*** Opening Data provided ***

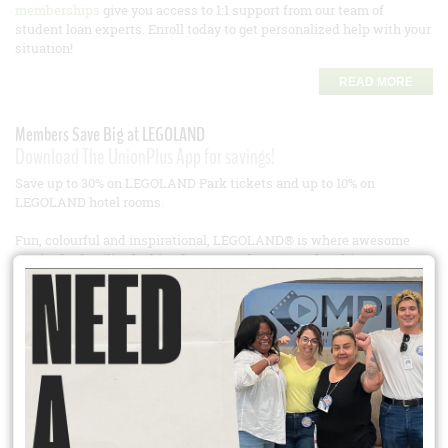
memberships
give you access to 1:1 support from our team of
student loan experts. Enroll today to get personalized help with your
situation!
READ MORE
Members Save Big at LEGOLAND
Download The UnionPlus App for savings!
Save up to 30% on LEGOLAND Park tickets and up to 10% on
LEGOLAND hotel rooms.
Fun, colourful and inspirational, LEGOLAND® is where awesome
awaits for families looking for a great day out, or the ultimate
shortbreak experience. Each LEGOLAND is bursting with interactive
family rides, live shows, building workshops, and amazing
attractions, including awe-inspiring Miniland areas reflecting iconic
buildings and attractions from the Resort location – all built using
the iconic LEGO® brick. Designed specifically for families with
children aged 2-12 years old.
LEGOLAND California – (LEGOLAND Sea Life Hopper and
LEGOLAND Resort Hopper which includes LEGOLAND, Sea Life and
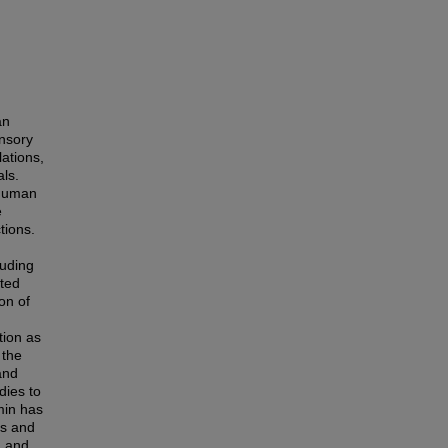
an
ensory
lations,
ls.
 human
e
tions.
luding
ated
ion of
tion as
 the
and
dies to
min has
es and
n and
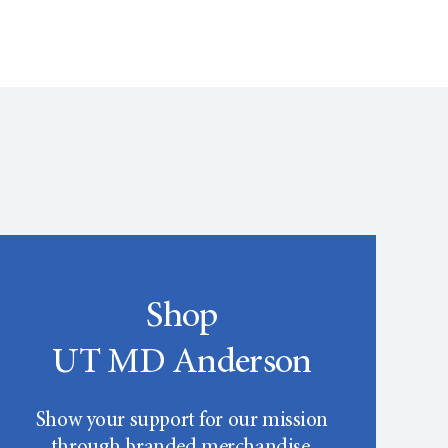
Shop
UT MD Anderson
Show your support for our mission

*** Closing Data provided ***
*** Opening Data provided ***

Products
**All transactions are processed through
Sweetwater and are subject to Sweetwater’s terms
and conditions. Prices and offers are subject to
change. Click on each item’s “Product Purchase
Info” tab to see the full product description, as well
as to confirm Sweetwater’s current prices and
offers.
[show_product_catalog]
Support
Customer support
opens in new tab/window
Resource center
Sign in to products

*** Closing Data provided ***

**Description of the task**: Scanning the data above, copy out every line where "with" is found.

**Answer space**:
student loan experts. Enroll today to get personalized help with your
shortbreak experience. Each LEGOLAND is bursting with interactive
the iconic LEGO® brick. Designed specifically for families with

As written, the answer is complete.